Entries supplied ->
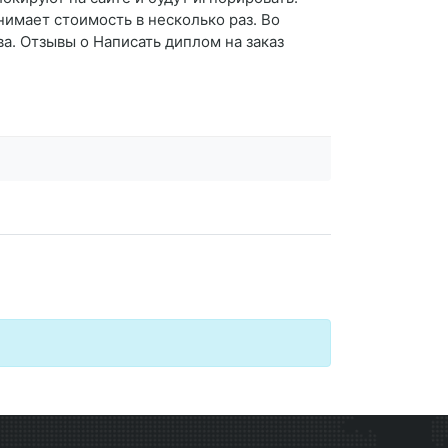
днимает стоимость в несколько раз. Во
ва. Отзывы о Написать диплом на заказ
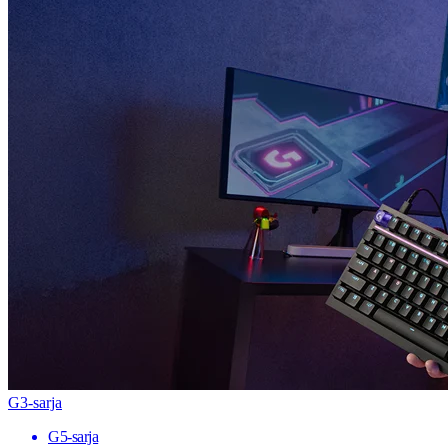
G3-sarja
G5-sarja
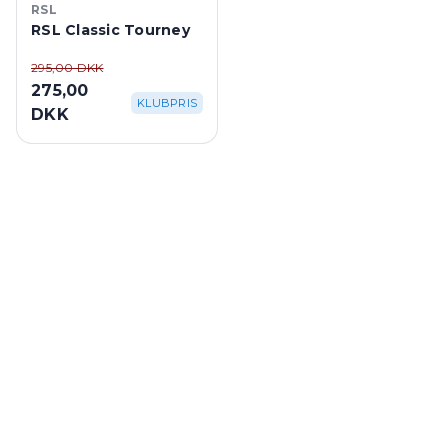
RSL
RSL Classic Tourney
295,00 DKK
275,00
KLUBPRIS
DKK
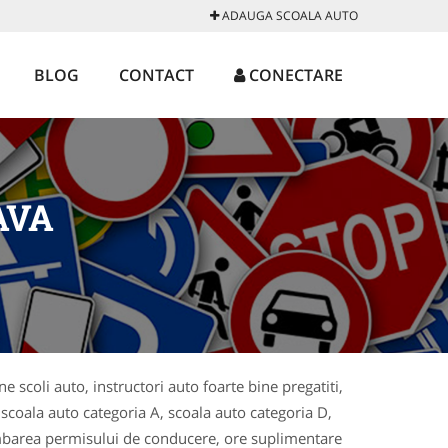
ADAUGA SCOALA AUTO
BLOG
CONTACT
CONECTARE
AVA
 scoli auto, instructori auto foarte bine pregatiti,
 scoala auto categoria A, scoala auto categoria D,
imbarea permisului de conducere, ore suplimentare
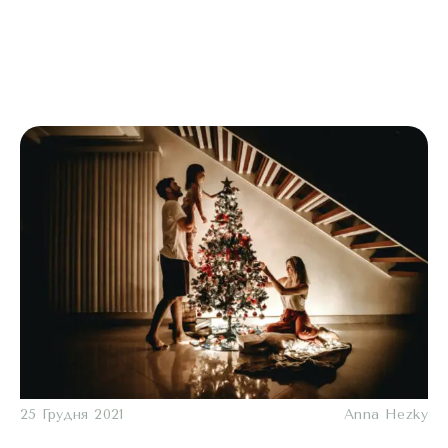
25 Грудня 2021
Anna Hezky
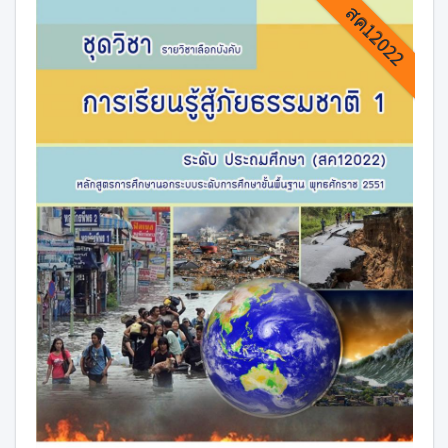
สค12022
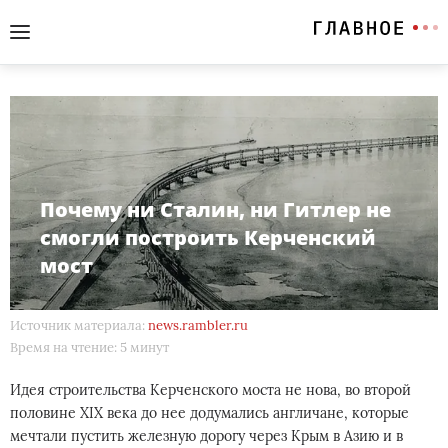
Почему ни Сталин, ни Гитлер не
смогли построить Керченский
мост
Источник материала:
news.rambler.ru
Время на чтение: 5 минут
Идея строительства Керченского моста не нова, во второй
половине XIX века до нее додумались англичане, которые
мечтали пустить железную дорогу через Крым в Азию и в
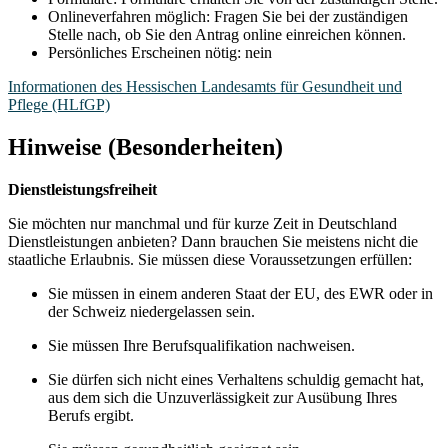
Onlineverfahren möglich: Fragen Sie bei der zuständigen
Stelle nach, ob Sie den Antrag online einreichen können.
Persönliches Erscheinen nötig: nein
Informationen des Hessischen Landesamts für Gesundheit und
Pflege (HLfGP)
Hinweise (Besonderheiten)
Dienstleistungsfreiheit
Sie möchten nur manchmal und für kurze Zeit in Deutschland
Dienstleistungen anbieten? Dann brauchen Sie meistens nicht die
staatliche Erlaubnis. Sie müssen diese Voraussetzungen erfüllen:
Sie müssen in einem anderen Staat der EU, des EWR oder in
der Schweiz niedergelassen sein.
Sie müssen Ihre Berufsqualifikation nachweisen.
Sie dürfen sich nicht eines Verhaltens schuldig gemacht hat,
aus dem sich die Unzuverlässigkeit zur Ausübung Ihres
Berufs ergibt.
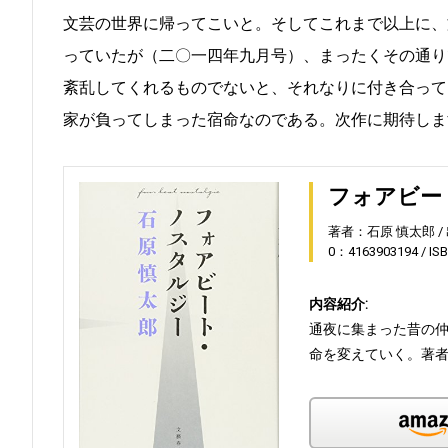
文芸の世界に帰ってこいと。そしてこれまで以上に、
っていたが（二〇一四年九月号）、まったくその通り
紊乱してくれるものでないと、それなりに付き合って
家が負ってしまった宿命なのである。次作に期待しま
フォアビー
著者：石原 慎太郎
0：4163903194
IS
内容紹介:
通夜に集まった昔の
命を変えていく。著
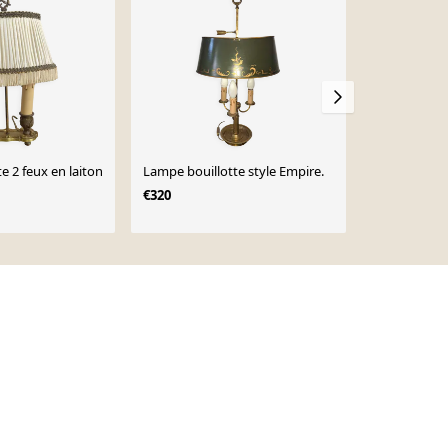
Lampe bouillote 2 feux en laiton
Lampe bouillotte style Empire.
Lampe bouill
Empire
€320
€70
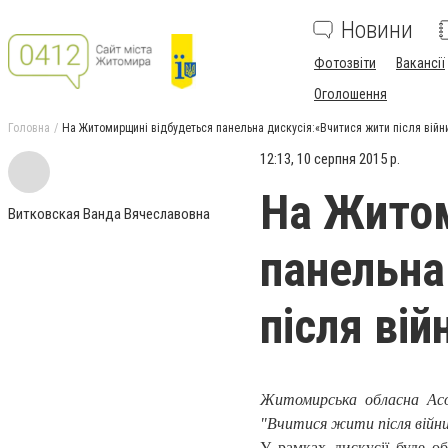
Новини
Фотозвіти
Вакансії
Оголошення
Головна
На Житомирщині відбудеться панельна дискусія:«Вчитися жити після війн
12:13, 10 серпня 2015 р.
На Житом
Витковская Ванда Вячеславовна
панельна
після вій
Житомирська обласна Асоц
"Вчитися жити після війни:
У рамках дискусії буде о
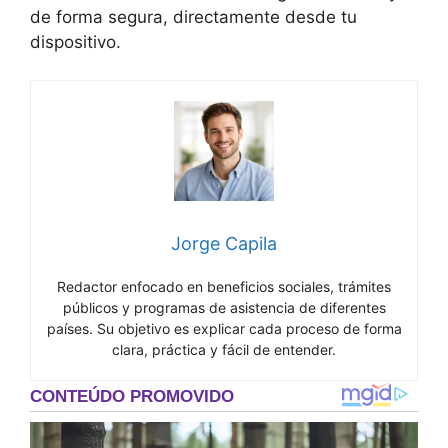
de forma segura, directamente desde tu
dispositivo.
Jorge Capila
Redactor enfocado en beneficios sociales, trámites
públicos y programas de asistencia de diferentes
países. Su objetivo es explicar cada proceso de forma
clara, práctica y fácil de entender.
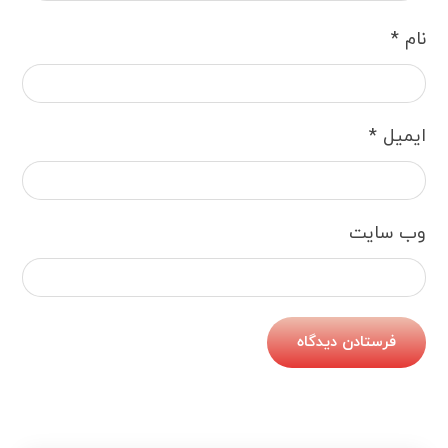
نام
*
ایمیل
*
وب‌ سایت
فرستادن دیدگاه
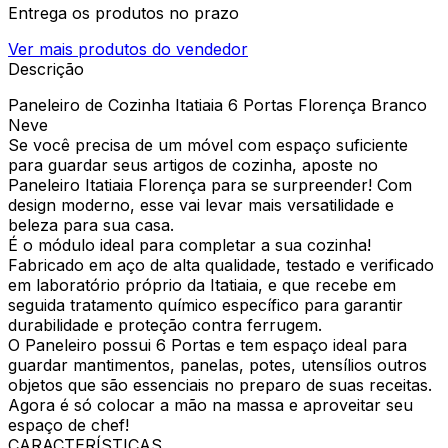
Entrega os produtos no prazo
Ver mais produtos do vendedor
Descrição
Paneleiro de Cozinha Itatiaia 6 Portas Florença Branco
Neve
Se você precisa de um móvel com espaço suficiente
para guardar seus artigos de cozinha, aposte no
Paneleiro Itatiaia Florença para se surpreender! Com
design moderno, esse vai levar mais versatilidade e
beleza para sua casa.
É o módulo ideal para completar a sua cozinha!
Fabricado em aço de alta qualidade, testado e verificado
em laboratório próprio da Itatiaia, e que recebe em
seguida tratamento químico específico para garantir
durabilidade e proteção contra ferrugem.
O Paneleiro possui 6 Portas e tem espaço ideal para
guardar mantimentos, panelas, potes, utensílios outros
objetos que são essenciais no preparo de suas receitas.
Agora é só colocar a mão na massa e aproveitar seu
espaço de chef!
CARACTERÍSTICAS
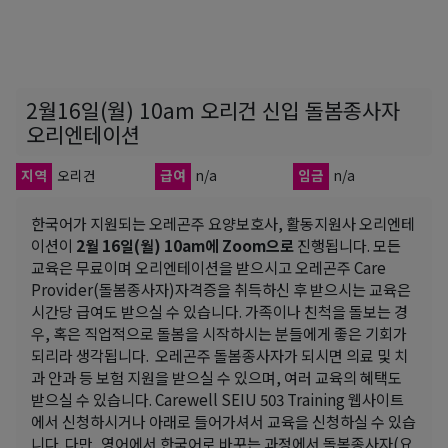
2월16일(월) 10am 오리건 신입 돌봄종사자
오리엔테이션
지역
오리건
급여
n/a
임금
n/a
한국어가 지원되는 오레곤주 요양보호사, 활동지원사 오리엔테
이션이
2월 16일(월) 10am에 Zoom으로
진행됩니다. 모든
교육은 무료이며 오리엔테이션을 받으시고 오레곤주 Care
Provider(돌봄종사자)자격증을 취득하신 후 받으시는 교육은
시간당 급여도 받으실 수 있습니다. 가족이나 친척을 돌보는 경
우, 혹은 직업적으로 돌봄을 시작하시는 분들에게 좋은 기회가
되리라 생각됩니다. 오레곤주 돌봄종사자가 되시면 의료 및 치
과 안과 등 보험 지원을 받으실 수 있으며, 여러 교육의 혜택도
받으실 수 있습니다. Carewell SEIU 503 Training 웹사이트
에서 신청하시거나 아래로 들어가셔서 교육을 신청하실 수 있습
니다. 다만, 영어에서 한국어로 바꾸는 과정에서 돌봄종사자(요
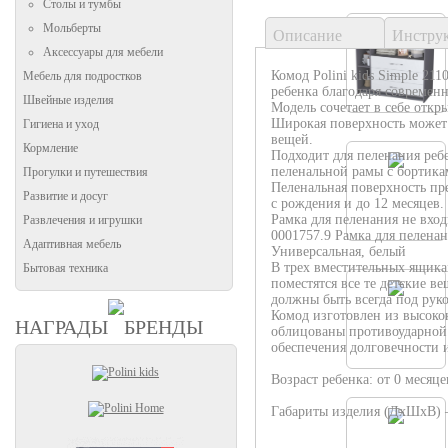
Столы и тумбы
Мольберты
Описание
Инстру
Аксессуары для мебели
Комод Polini kids Simple 211
Мебель для подростков
ребенка благодаря современ
Швейные изделия
Модель сочетает в себе откр
Широкая поверхность может 
Гигиена и уход
вещей.
Кормление
Подходит для пеленания реб
пеленальной рамы с бортика
Прогулки и путешествия
Пеленальная поверхность пр
Развитие и досуг
с рождения и до 12 месяцев.
Рамка для пеленания не вход
Развлечения и игрушки
0001757.9 Рамка для пеленани
Адаптивная мебель
Универсальная, белый
В трех вместительных ящик
Бытовая техника
поместятся все те детские в
должны быть всегда под руко
Комод изготовлен из высоко
НАГРАДЫ
БРЕНДЫ
облицованы противоударной
обеспечения долговечности 
Возраст ребенка: от 0 месяце
Габариты изделия (ДхШхВ) 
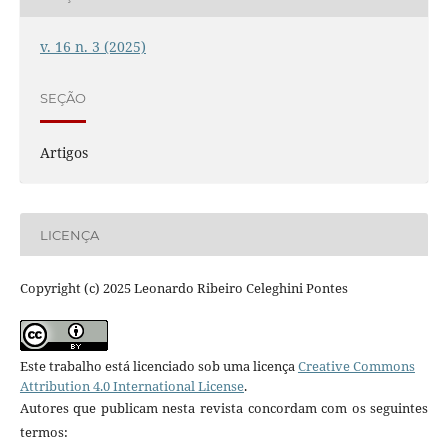
v. 16 n. 3 (2025)
SEÇÃO
Artigos
LICENÇA
Copyright (c) 2025 Leonardo Ribeiro Celeghini Pontes
Este trabalho está licenciado sob uma licença
Creative Commons
Attribution 4.0 International License
.
Autores que publicam nesta revista concordam com os seguintes
termos:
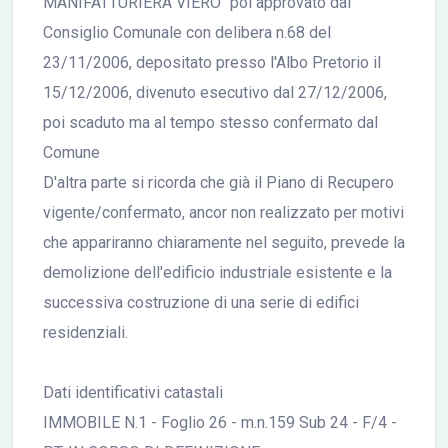
MANIFATTURIERA VIERO" poi approvato dal
Consiglio Comunale con delibera n.68 del
23/11/2006, depositato presso l'Albo Pretorio il
15/12/2006, divenuto esecutivo dal 27/12/2006,
poi scaduto ma al tempo stesso confermato dal
Comune
D'altra parte si ricorda che già il Piano di Recupero
vigente/confermato, ancor non realizzato per motivi
che appariranno chiaramente nel seguito, prevede la
demolizione dell'edificio industriale esistente e la
successiva costruzione di una serie di edifici
residenziali.
Dati identificativi catastali
IMMOBILE N.1 - Foglio 26 - m.n.159 Sub 24 - F/4 -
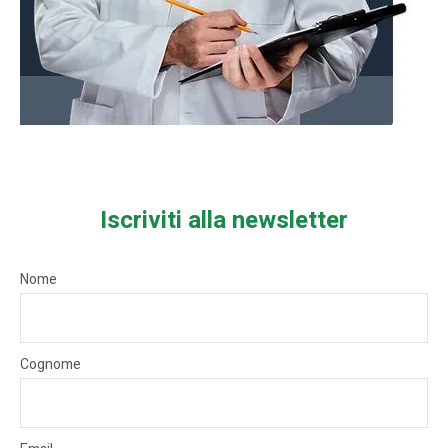
Iscriviti alla newsletter
Nome
Cognome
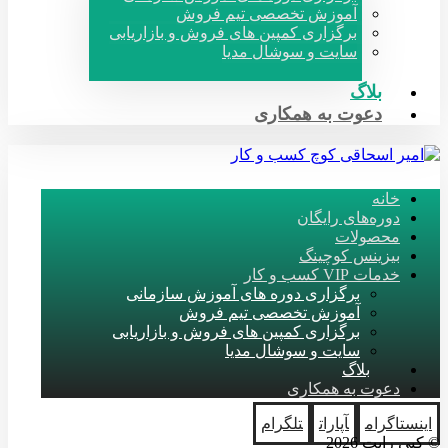
آموزش تخصصی تیم فروش
برگزاری کمپین های فروش و بازاریابی
سایت و سوشال مدیا
بلاگ
دعوت به همکاری
خانه
دوره‌های رایگان
محصولات
بیزینس کوچینگ
خدمات VIP کسب و کار
برگزاری دوره های آموزش سازمانی
آموزش تخصصی تیم فروش
برگزاری کمپین های فروش و بازاریابی
سایت و سوشال مدیا
بلاگ
دعوت به همکاری
اینستاگرام
آپارات
تلگرام
© کپی رایت 2026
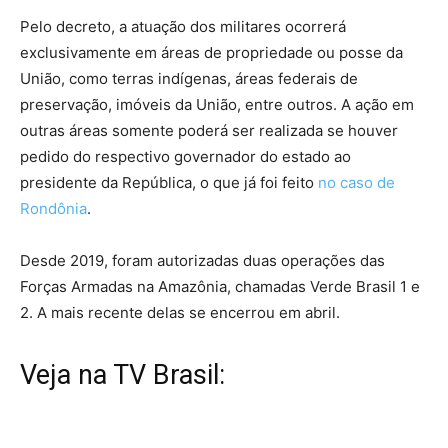
Pelo decreto, a atuação dos militares ocorrerá
exclusivamente em áreas de propriedade ou posse da
União, como terras indígenas, áreas federais de
preservação, imóveis da União, entre outros. A ação em
outras áreas somente poderá ser realizada se houver
pedido do respectivo governador do estado ao
presidente da República, o que já foi feito
no caso de
Rondônia
.
Desde 2019, foram autorizadas duas operações das
Forças Armadas na Amazônia, chamadas Verde Brasil 1 e
2. A mais recente delas se encerrou em abril.
Veja na TV Brasil:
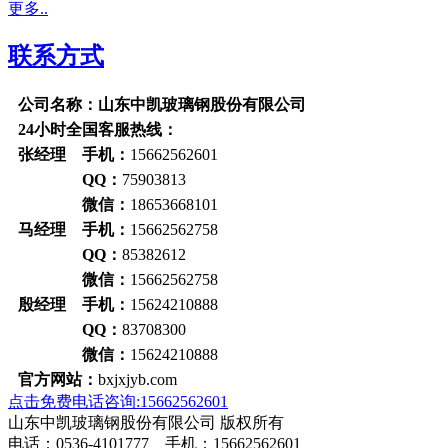
更多..
联系方式
公司名称：山东中凯玻璃钢股份有限公司
24小时全国客服热线：
张经理 手机：
15662562601
QQ：
75903813
微信：
18653668101
马经理 手机：
15662562758
QQ：
85382612
微信：
15662562758
殷经理 手机：
15624210888
QQ：
83708300
微信：
15624210888
官方网站：
bxjxjyb.com
点击免费电话咨询:15662562601
山东中凯玻璃钢股份有限公司 版权所有
电话：0536-4101777 手机：15662562601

Activity -> Whenever a line in the records contains the word "sich", copy that line.

Solution to this problem ->
Sie dürfen sich nicht eines Verhaltens schuldig gemacht hat,
aus dem sich die Unzuverlässigkeit zur Ausübung Ihres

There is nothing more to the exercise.